What the task requires: Check every line of the entries that follow, and copy the ones containing "science".

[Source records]
- Opening Delimiter -
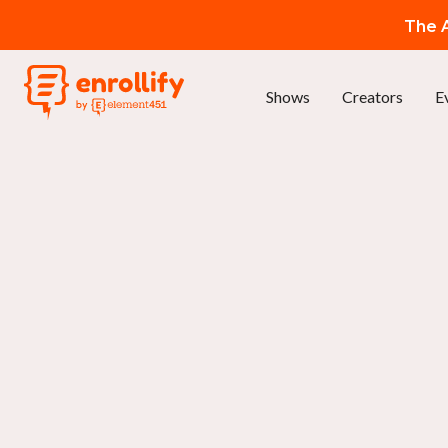
The A
Shows
Creators
E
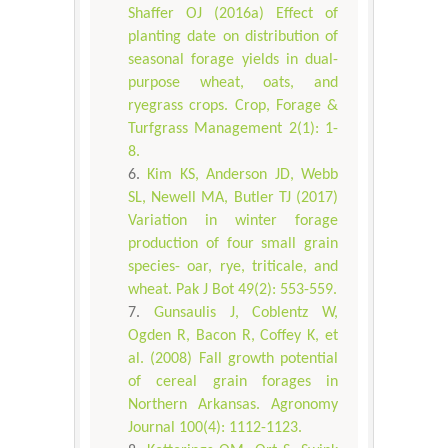
Shaffer OJ (2016a) Effect of
planting date on distribution of
seasonal forage yields in dual-
purpose wheat, oats, and
ryegrass crops. Crop, Forage &
Turfgrass Management 2(1): 1-
8.
Kim KS, Anderson JD, Webb
SL, Newell MA, Butler TJ (2017)
Variation in winter forage
production of four small grain
species- oar, rye, triticale, and
wheat. Pak J Bot 49(2): 553-559.
Gunsaulis J, Coblentz W,
Ogden R, Bacon R, Coffey K, et
al. (2008) Fall growth potential
of cereal grain forages in
Northern Arkansas. Agronomy
Journal 100(4): 1112-1123.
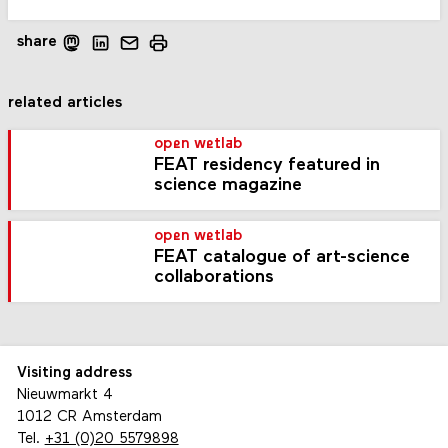
share
related articles
open wetlab
FEAT residency featured in
science magazine
open wetlab
FEAT catalogue of art-science
collaborations
Visiting address
Nieuwmarkt 4
1012 CR Amsterdam
Tel.
+31 (0)20 5579898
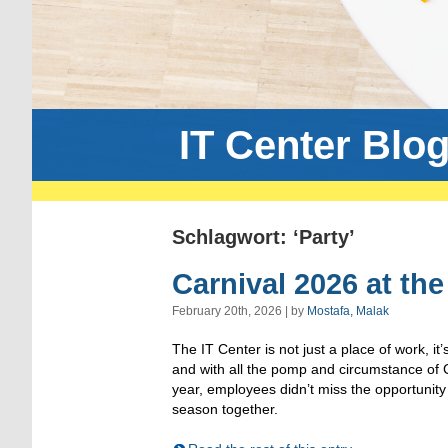
IT Center Blo
Schlagwort: ‘Party’
Carnival 2026 at the
February 20th, 2026 | by
Mostafa, Malak
The IT Center is not just a place of work, it’
and with all the pomp and circumstance of C
year, employees didn’t miss the opportunity t
season together.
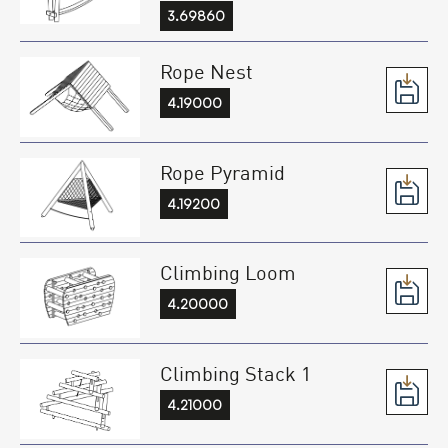
3.69860
Rope Nest
4.19000
Rope Pyramid
4.19200
Climbing Loom
4.20000
Climbing Stack 1
4.21000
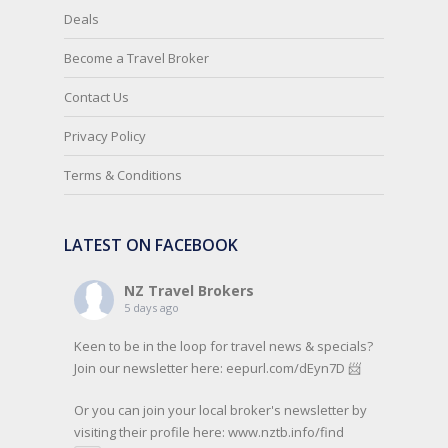
Deals
Become a Travel Broker
Contact Us
Privacy Policy
Terms & Conditions
LATEST ON FACEBOOK
NZ Travel Brokers
5 days ago
Keen to be in the loop for travel news & specials?
Join our newsletter here: eepurl.com/dEyn7D 📨
Or you can join your local broker's newsletter by
visiting their profile here:
www.nztb.info/find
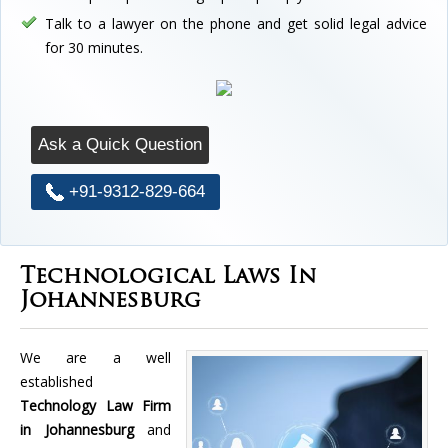
Talk to a lawyer on the phone and get solid legal advice
for 30 minutes.
Ask a Quick Question
+91-9312-829-664
Technological Laws In
Johannesburg
We are a well
established
Technology Law Firm
in Johannesburg
and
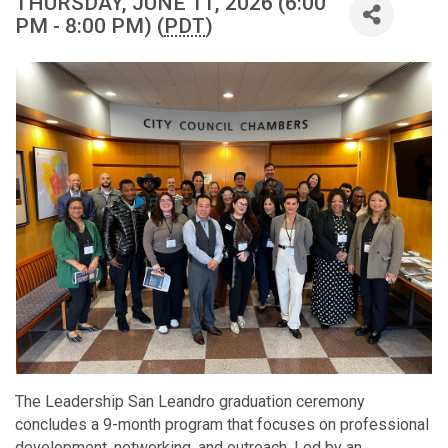
THURSDAY, JUNE 11, 2026 (6:00
PM - 8:00 PM) (
PDT
)
The Leadership San Leandro graduation ceremony
concludes a 9-month program that focuses on professional
development, networking, and outreach. Led by an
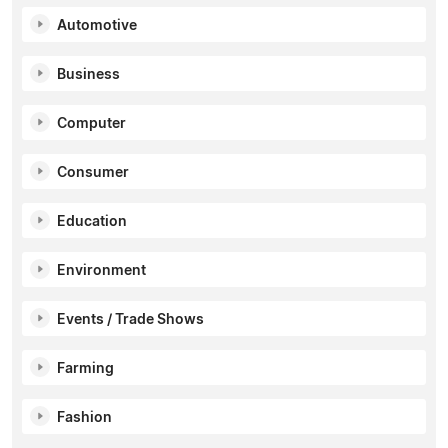
Automotive
Business
Computer
Consumer
Education
Environment
Events / Trade Shows
Farming
Fashion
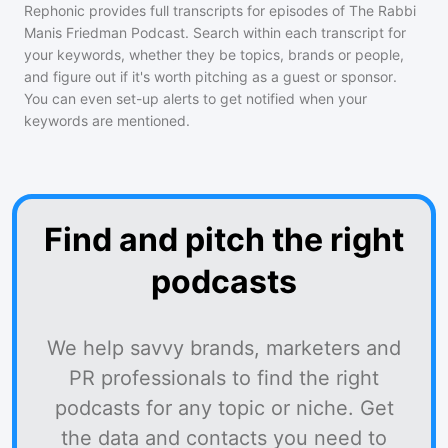
Rephonic provides full transcripts for episodes of
The Rabbi
Manis Friedman Podcast
. Search within each transcript for
your keywords, whether they be topics, brands or people,
and figure out if it's worth pitching as a guest or sponsor.
You can even set-up alerts to get notified when your
keywords are mentioned.
Find and pitch the right
podcasts
We help savvy brands, marketers and
PR professionals to find the right
podcasts for any topic or niche. Get
the data and contacts you need to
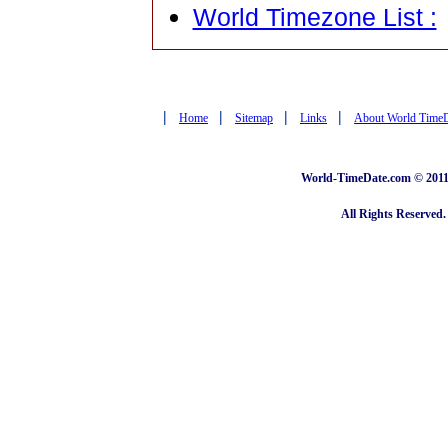
World Timezone List :
|
|
|
|
Home
Sitemap
Links
About World Time
World-TimeDate.com © 2011 
All Rights Reserved.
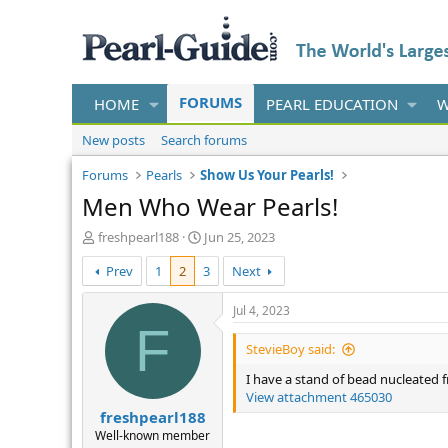
FORUMS
HOME
PEARL EDUCATION
W
New posts
Search forums
Forums
Pearls
Show Us Your Pearls!
Men Who Wear Pearls!
T
S
freshpearl188
Jun 25, 2023
h
t
Prev
1
2
3
Next
r
a
e
r
a
t
Jul 4, 2023
d
d
F
s
a
StevieBoy said:
t
t
I have a stand of bead nucleated f
a
e
View attachment 465030
r
freshpearl188
t
e
Well-known member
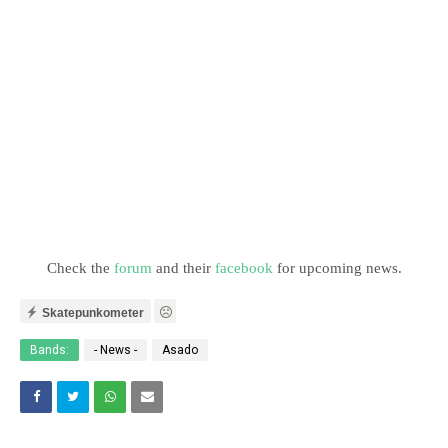
Check the
forum
and their
facebook
for upcoming news.
Skatepunkometer
Bands:
- News -
Asado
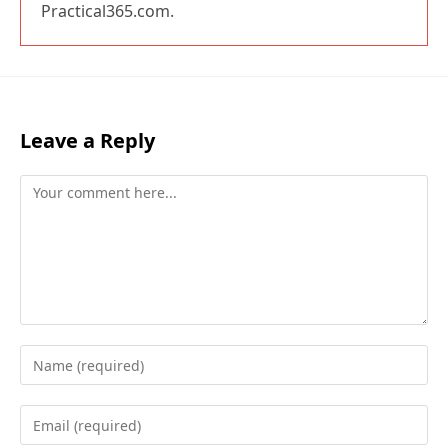
Practical365.com.
Leave a Reply
Comment
Enter
your
name
Enter
or
your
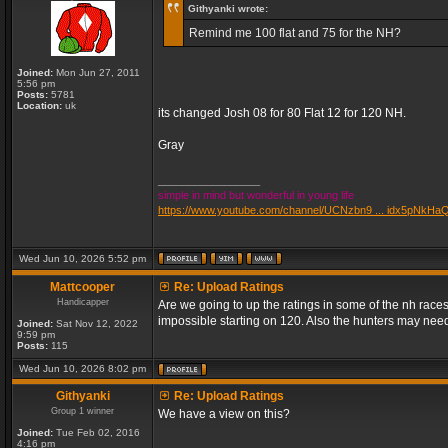
Githyanki wrote:
Remind me 100 flat and 75 for the NH?
Joined:
Mon Jun 27, 2011
5:56 pm
Posts:
5781
Location:
uk
its changed Josh 08 for 80 Flat 12 for 120 NH.
Gray
_________________
simple in mind but wonderful in young life
https://www.youtube.com/channel/UCNzbn9 ... idx5pNkHa
Wed Jun 10, 2026 5:52 pm
Mattcooper
Re: Upload Ratings
Handicapper
Are we going to up the ratings in some of the nh races
impossible starting on 120. Also the hunters may need
Joined:
Sat Nov 12, 2022
9:59 pm
Posts:
115
Wed Jun 10, 2026 8:02 pm
Githyanki
Re: Upload Ratings
Group 1 winner
We have a view on this?
Joined:
Tue Feb 02, 2016
4:16 pm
- Closing Delimiter -
Task response:
science magazine
FEAT catalogue of art-science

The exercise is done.